Box 2 shows the laboratory criteria for diagnosing mumps.
Routine blood testing may show a leucopenia with a relative lymphocytosis or sometimes a neutrophil leucocytosis. Raised C reactive protein and erythrocyte sedimentation rate may also be seen.2
Box 2: Laboratory diagnostic criteria
- Isolation of mumps virus or nucleic acid from clinical specimen, or
- Significant rise in mumps specific immunoglobulin titres between acute and convalescent serum samples by any standard serological assay, or
- Positive serological test for mumps IgM in serum or saliva
Only 10% of suspected mumps cases were laboratory confirmed in England and Wales between 1989 and 1999,w1 highlighting the weakness of clinical diagnosis during a period of low transmission. In the absence of clinically apparent parotitis, a laboratory diagnosis is required even in the context of an epidemic.
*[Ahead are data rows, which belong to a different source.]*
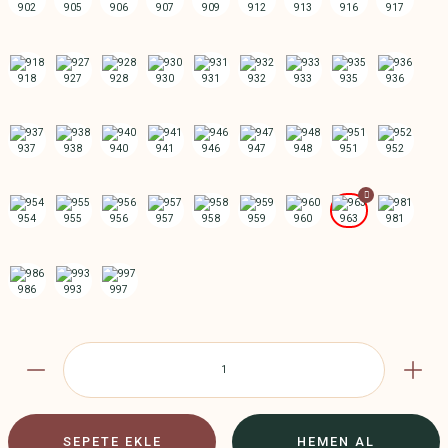
SEPETE EKLE
HEMEN AL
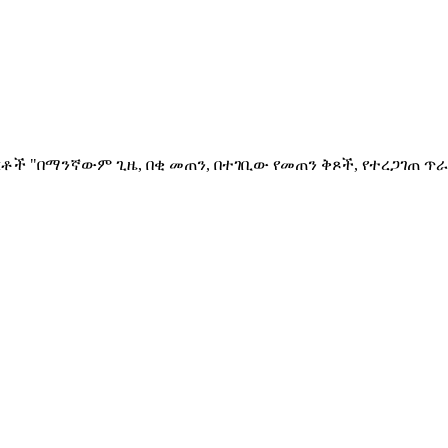
ቶች "በማንኛውም ጊዜ, በቂ መጠን, በተገቢው የመጠን ቅጾች, የተረጋገጠ ጥራ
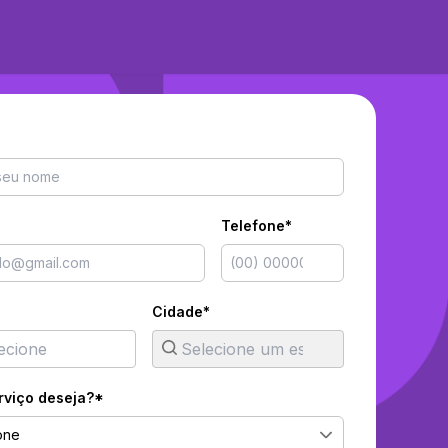
Telefone*
Cidade*
rviço deseja?*
one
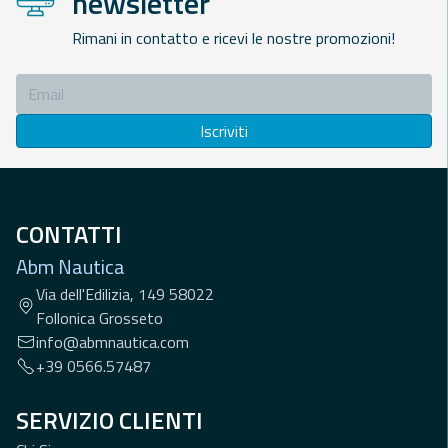
newsletter
Rimani in contatto e ricevi le nostre promozioni!
Iscriviti
CONTATTI
Abm Nautica
Via dell'Edilizia, 149 58022
Follonica Grosseto
info@abmnautica.com
+39 0566.57487
SERVIZIO CLIENTI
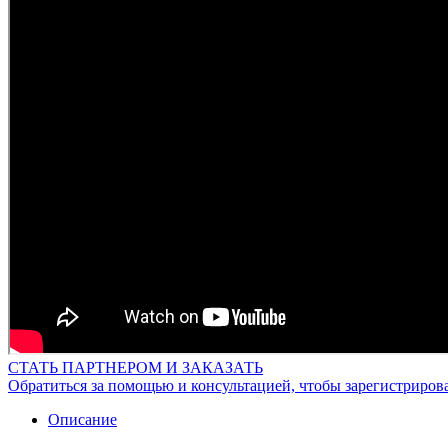
СТАТЬ ПАРТНЕРОМ И ЗАКАЗАТЬ
Обратиться за помощью и консультацией, чтобы зарегистриров
Описание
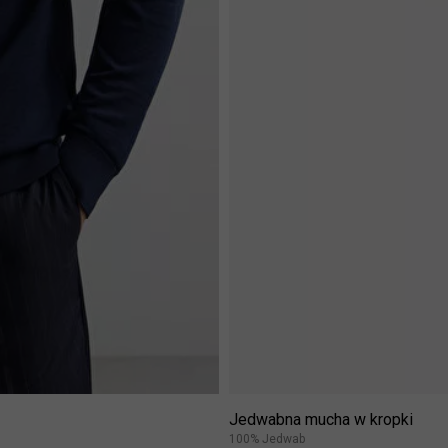
Jedwabna mucha w kropki
100% Jedwab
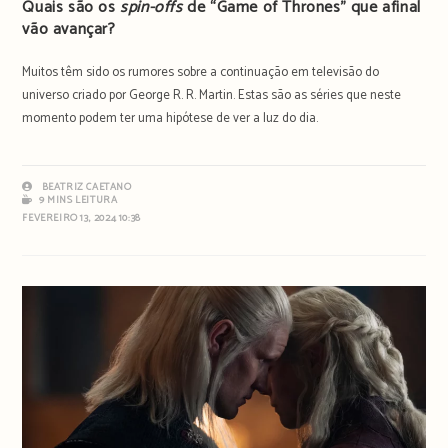
Quais são os
spin-offs
de “Game of Thrones” que afinal
vão avançar?
Muitos têm sido os rumores sobre a continuação em televisão do
universo criado por George R. R. Martin. Estas são as séries que neste
momento podem ter uma hipótese de ver a luz do dia.
BEATRIZ CAETANO
9 MINS LEITURA
FEVEREIRO 13, 2024 10:38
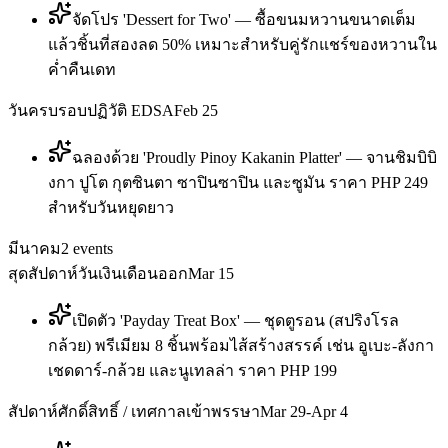
จัดโปร 'Dessert for Two' — ซื้อขนมหวานขนาดเต็ม
แล้วชิ้นที่สองลด 50% เหมาะสำหรับคู่รักแชร์ของหวานใน
ค่ำคืนเดท
วันครบรอบปฏิวัติ EDSA
Feb 25
ฉลองด้วย 'Proudly Pinoy Kakanin Platter' — จานชิมบิบิ
งกา ปูโต กุตซินตา ซาปินซาปิน และซูมัน ราคา PHP 249
สำหรับวันหยุดยาว
มีนาคม
2
events
สุดสัปดาห์วันเงินเดือนออก
Mar 15
เปิดตัว 'Payday Treat Box' — ชุดตูรอน (สปริงโรล
กล้วย) พรีเมียม 8 ชิ้นพร้อมไส้สร้างสรรค์ เช่น อูเบะ-ลังกา
เชดดาร์-กล้วย และนูเทลล่า ราคา PHP 199
สัปดาห์ศักดิ์สิทธิ์ / เทศกาลเข้าพรรษา
Mar 29-Apr 4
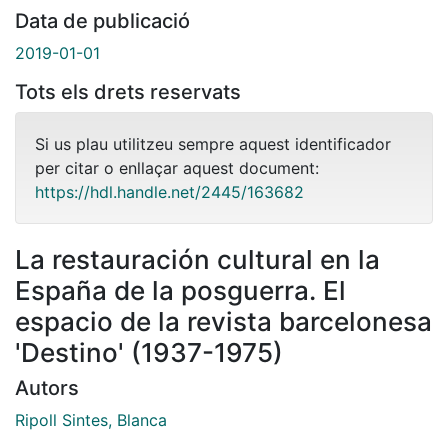
Data de publicació
2019-01-01
Tots els drets reservats
Si us plau utilitzeu sempre aquest identificador
per citar o enllaçar aquest document:
https://hdl.handle.net/2445/163682
La restauración cultural en la
España de la posguerra. El
espacio de la revista barcelonesa
'Destino' (1937-1975)
Autors
Ripoll Sintes, Blanca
Mumps specific IgM is detectable in serum as early as 11 days after exposure and is almost always present by the time of clinical illness. In the UK, mumps can conveniently be confirmed by detection of specific IgM antibody in salivary samples. This method is acceptable to children and parents and forms the basis for case confirmation by the Health Protection Agency.11
The specificity, as determined by analysis of blood donor samples, is greater than 98%.12
In the first week of illness the sensitivity is 75%, increasing to 100% after the first week.12
When salivary IgM is negative, reverse transcription-polymerase chain reaction can be used to detect mumps RNA in saliva.13
This sensitive and rapid method facilitates sequencing and subsequent genotyping for epidemiological purposes and is largely superseding viral isolation in animal cell lines. Viral culture or nucleic acid detection from urine (owing to replication in the kidney) is also possible for up to two weeks after symptoms begin.8
Where mumps is a cause of meningoencephalitis, cerebrospinal fluid typically shows a lymphocytosis averaging 250 cells/mm3
, raised protein in 60-70% of cases, and a normal opening pressure.8
The glucose in cerebrospinal fluid is less than 50% of the serum value in up to a quarter of patients.8
Mumps virus nucleic acid can be detected in the cerebrospinal fluid of up to 96% of cases of mumps meningoencephalitis by reverse transcription-polymerase chain reaction and has been found up to two years later.14
Mumps specific IgM can also be found in cerebrospinal fluid in half of cases and IgG in a third,15
sometimes persisting for a year or more with pleocytosis. Such persistent abnormalities of cerebrospinal fluid have not been correlated with long term sequelae.